The magic of monochrome

Not sure I'll ever get into mono the way a lot of people do.

There are four names above galleries on that page. I looked through the first two and *to me* there were very few that made sense being b/w - they would have been as good or better in colour.

When I got to the third name (Brian T.) I thought most of them are more dramatic in mono and enjoyed a lot of the pictures. The fourth name I thought was 50/50 better for being mono.

Thanks for the link - was interesting viewing.

(wonder if this is where someone says the first two names are famous for great b/w photography)
:getmecoat
 
I've never heard of any of them - check out Edward Weston for good B&W landscapes - no way would they look better in colour - the whole graphic content of the image would be compromised by clour.

B&W works best when the idea of the image is to present a stylistic or graphic feel to an image. Sometimes the colour distracts from the shape and form.
There's room for both, but you have to decide before you take the image what it's going to end up as, not simply look at it on the monitor and think "maybe it'll work in mono..."
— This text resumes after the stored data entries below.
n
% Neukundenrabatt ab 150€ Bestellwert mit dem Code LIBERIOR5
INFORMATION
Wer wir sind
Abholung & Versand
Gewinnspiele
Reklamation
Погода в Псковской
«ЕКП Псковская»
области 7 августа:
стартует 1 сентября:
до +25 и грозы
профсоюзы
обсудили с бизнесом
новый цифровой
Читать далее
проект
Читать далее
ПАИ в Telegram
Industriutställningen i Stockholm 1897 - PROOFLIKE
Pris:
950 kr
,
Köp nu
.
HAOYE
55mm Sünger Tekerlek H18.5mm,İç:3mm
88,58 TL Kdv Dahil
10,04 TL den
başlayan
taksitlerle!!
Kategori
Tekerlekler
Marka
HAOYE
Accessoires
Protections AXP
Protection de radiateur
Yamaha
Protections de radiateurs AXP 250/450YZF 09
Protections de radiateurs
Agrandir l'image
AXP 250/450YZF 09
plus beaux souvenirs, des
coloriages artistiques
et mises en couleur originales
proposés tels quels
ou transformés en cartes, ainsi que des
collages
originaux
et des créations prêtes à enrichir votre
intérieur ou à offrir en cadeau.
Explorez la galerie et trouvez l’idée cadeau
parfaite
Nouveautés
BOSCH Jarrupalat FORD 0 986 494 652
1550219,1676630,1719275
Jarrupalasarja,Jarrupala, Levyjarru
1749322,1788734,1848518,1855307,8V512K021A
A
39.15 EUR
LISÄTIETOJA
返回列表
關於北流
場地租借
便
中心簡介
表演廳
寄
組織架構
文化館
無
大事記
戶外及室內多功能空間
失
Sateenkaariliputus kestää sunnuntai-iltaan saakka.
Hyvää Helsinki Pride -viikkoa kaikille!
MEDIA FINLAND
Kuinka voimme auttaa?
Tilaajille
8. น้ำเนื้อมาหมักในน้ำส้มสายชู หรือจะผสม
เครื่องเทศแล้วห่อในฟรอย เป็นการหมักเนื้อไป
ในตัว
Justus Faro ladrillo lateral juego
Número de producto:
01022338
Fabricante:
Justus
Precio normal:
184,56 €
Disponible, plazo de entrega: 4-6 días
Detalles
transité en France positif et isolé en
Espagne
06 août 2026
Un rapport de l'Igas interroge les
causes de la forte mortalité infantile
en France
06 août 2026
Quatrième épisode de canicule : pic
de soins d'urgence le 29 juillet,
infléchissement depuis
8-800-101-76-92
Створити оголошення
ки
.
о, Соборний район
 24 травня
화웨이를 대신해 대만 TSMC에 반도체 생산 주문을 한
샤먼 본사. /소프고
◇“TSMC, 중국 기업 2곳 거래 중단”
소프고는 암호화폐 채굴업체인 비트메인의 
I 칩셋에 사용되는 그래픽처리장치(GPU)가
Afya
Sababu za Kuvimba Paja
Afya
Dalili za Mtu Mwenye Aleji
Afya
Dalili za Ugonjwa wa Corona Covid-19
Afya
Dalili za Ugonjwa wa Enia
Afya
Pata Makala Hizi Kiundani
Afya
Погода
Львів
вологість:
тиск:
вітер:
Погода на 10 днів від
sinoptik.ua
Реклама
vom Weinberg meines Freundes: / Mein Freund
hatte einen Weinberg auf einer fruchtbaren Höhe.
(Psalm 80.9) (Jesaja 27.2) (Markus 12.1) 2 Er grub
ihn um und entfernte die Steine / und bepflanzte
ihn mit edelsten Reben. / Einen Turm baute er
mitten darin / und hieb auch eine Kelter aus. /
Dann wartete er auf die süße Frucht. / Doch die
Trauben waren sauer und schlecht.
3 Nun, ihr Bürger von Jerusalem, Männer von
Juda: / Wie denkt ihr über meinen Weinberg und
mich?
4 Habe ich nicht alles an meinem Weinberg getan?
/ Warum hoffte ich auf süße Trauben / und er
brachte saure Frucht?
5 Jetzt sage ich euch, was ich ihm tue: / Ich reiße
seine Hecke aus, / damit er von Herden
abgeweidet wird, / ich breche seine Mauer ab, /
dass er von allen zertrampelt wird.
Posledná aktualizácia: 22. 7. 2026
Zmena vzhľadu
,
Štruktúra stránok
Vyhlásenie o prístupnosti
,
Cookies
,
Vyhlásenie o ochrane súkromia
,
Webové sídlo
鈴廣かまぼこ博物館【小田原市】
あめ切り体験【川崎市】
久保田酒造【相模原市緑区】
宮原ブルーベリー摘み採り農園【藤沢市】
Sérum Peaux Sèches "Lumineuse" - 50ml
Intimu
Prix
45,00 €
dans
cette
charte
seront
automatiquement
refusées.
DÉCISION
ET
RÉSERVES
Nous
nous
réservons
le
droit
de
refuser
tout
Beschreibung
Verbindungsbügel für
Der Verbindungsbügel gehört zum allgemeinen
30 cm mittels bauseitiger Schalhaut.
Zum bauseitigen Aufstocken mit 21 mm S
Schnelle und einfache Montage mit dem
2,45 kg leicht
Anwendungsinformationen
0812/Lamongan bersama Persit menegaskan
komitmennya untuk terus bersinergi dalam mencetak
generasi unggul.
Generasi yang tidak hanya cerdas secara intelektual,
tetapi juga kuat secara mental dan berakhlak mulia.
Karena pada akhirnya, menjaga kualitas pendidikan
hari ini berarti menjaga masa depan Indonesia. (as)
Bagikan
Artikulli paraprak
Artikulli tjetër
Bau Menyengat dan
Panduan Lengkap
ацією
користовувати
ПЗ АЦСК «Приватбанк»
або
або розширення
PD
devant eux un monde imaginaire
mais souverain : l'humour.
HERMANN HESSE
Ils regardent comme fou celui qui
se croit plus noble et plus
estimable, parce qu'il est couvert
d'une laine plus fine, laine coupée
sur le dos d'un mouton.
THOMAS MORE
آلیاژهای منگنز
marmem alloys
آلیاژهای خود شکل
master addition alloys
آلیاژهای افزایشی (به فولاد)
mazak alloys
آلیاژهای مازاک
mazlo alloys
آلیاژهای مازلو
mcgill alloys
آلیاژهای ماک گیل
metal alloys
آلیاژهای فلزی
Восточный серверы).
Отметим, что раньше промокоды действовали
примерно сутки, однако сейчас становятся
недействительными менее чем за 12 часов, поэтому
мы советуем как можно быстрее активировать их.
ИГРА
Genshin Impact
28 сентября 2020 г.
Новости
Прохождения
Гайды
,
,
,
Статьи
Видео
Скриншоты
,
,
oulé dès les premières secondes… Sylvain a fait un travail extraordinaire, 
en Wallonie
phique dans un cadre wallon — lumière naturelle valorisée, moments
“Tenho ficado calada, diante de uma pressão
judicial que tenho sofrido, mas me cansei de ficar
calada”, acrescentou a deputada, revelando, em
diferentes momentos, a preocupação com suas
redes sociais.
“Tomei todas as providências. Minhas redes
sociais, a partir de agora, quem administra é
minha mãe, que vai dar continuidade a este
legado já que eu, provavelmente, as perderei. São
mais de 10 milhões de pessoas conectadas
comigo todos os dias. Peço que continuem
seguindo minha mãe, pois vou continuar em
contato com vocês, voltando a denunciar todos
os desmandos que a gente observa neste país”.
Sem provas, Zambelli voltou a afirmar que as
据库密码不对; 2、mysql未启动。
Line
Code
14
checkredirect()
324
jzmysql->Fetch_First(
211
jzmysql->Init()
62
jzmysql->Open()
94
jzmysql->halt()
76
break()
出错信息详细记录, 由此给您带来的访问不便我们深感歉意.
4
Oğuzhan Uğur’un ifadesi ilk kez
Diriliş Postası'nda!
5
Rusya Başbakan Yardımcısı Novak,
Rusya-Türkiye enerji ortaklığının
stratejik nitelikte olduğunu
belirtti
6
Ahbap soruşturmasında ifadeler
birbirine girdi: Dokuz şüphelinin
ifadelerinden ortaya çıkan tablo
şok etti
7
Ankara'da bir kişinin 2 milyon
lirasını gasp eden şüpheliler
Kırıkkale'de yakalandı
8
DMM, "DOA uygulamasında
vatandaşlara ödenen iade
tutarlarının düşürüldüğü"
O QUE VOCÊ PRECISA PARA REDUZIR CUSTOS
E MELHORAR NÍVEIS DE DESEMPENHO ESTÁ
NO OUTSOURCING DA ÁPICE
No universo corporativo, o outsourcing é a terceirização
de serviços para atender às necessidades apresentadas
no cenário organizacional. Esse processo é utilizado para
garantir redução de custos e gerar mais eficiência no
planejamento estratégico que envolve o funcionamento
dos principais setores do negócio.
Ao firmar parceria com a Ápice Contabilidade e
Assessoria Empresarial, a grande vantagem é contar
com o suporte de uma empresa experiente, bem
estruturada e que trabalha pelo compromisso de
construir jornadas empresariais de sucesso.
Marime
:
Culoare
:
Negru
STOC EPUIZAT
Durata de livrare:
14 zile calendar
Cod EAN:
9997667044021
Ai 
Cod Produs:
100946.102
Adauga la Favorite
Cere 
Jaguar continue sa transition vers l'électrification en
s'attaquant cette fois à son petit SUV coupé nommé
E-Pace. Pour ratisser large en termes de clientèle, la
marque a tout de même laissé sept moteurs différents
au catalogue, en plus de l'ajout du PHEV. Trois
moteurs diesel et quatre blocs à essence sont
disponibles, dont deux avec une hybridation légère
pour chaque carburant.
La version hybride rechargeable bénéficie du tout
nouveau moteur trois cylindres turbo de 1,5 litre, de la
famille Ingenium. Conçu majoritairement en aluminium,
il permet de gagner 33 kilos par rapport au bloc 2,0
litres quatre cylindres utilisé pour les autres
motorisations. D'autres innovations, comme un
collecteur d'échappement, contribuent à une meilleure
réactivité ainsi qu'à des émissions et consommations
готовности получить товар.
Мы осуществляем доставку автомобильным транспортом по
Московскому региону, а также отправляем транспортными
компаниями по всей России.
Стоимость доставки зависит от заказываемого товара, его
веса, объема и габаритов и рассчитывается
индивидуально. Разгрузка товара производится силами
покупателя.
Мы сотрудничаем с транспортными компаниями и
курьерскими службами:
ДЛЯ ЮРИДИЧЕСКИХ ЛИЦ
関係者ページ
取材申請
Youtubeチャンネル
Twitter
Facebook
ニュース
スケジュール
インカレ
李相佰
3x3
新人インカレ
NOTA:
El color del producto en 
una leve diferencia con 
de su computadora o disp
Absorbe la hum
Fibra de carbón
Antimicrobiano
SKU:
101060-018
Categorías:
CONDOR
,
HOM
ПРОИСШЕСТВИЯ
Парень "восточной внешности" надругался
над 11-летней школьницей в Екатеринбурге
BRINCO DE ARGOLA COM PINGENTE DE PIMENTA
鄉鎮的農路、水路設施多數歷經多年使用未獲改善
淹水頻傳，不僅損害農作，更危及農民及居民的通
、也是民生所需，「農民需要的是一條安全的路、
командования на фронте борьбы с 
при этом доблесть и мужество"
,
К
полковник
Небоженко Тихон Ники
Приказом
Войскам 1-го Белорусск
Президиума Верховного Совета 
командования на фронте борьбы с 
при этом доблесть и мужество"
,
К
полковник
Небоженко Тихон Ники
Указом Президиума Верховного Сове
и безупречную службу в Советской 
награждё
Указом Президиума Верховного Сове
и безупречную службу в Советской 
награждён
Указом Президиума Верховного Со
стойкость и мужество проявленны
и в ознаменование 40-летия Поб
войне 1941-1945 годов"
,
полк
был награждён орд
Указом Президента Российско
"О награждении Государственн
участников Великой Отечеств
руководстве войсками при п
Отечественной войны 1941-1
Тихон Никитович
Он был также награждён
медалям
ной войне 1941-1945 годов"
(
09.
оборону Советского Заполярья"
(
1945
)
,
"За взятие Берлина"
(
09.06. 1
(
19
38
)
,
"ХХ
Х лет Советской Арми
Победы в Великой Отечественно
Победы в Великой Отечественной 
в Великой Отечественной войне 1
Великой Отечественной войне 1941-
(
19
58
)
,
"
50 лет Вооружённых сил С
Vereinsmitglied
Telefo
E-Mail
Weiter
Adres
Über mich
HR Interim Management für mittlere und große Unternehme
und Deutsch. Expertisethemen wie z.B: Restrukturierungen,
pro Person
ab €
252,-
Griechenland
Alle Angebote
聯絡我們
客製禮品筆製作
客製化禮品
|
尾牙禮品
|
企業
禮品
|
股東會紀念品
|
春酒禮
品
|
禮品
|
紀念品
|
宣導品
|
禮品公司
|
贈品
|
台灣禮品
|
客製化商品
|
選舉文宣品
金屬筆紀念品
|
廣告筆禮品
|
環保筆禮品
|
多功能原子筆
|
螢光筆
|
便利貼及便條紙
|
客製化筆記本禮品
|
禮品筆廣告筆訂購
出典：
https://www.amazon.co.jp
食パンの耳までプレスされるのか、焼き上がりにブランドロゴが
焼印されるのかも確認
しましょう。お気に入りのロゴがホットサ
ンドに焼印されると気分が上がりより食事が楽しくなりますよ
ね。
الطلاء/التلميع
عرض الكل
When I used B&W film in my camera, I looked at the world differently to when I had colour film in it. You look for shapes and textures rather than colours; you look at the tonal content of a scene, not at the hues.

When Spielberg filmed Schindler's List, the wardrobe department had a nightmare of a time, because colours that complimented each other 'in colour', didn't compliment each other in black and white - a certain tone of green, might be the same 'grey' as a certain tone of brown or red,, for example...
In the end, people were wearing really wierd combinations of colours, because the final result 'looked right' in B&W.

You have to go out with the view of taking mono images from the start... then it works, then it may start making sense.
 
Arkady said:
B&W works best when the idea of the image is to present a stylistic or graphic feel to an image. Sometimes the colour distracts from the shape and form.
There's room for both, but you have to decide before you take the image what it's going to end up as, not simply look at it on the monitor and think "maybe it'll work in mono..."

When I used B&W film in my camera, I looked at the world differently to when I had colour film in it. You look for shapes and textures rather than colours; you look at the tonal content of a scene, not at the hues.

You have to go out with the view of taking mono images from the start... then it works, then it may start making sense.

Good advice is that :thumb:
 
minimeeze said:
Some inspiring B&W shots:

http://www.justmono.com/

You tease you ;

Following on from Robs' comments, B&W IMO is harder to shoot well than colour. Without the distraction of colour you immediately concentrate on texture, composition & tones. That's the attraction for me anyway :thumb:
 
Edited.
Duplicated post (my earlier one dissapeared on me then suddenly reappeared)
I've been having screwy log in problems today too.
 
whats happening Steve, PM me your issues?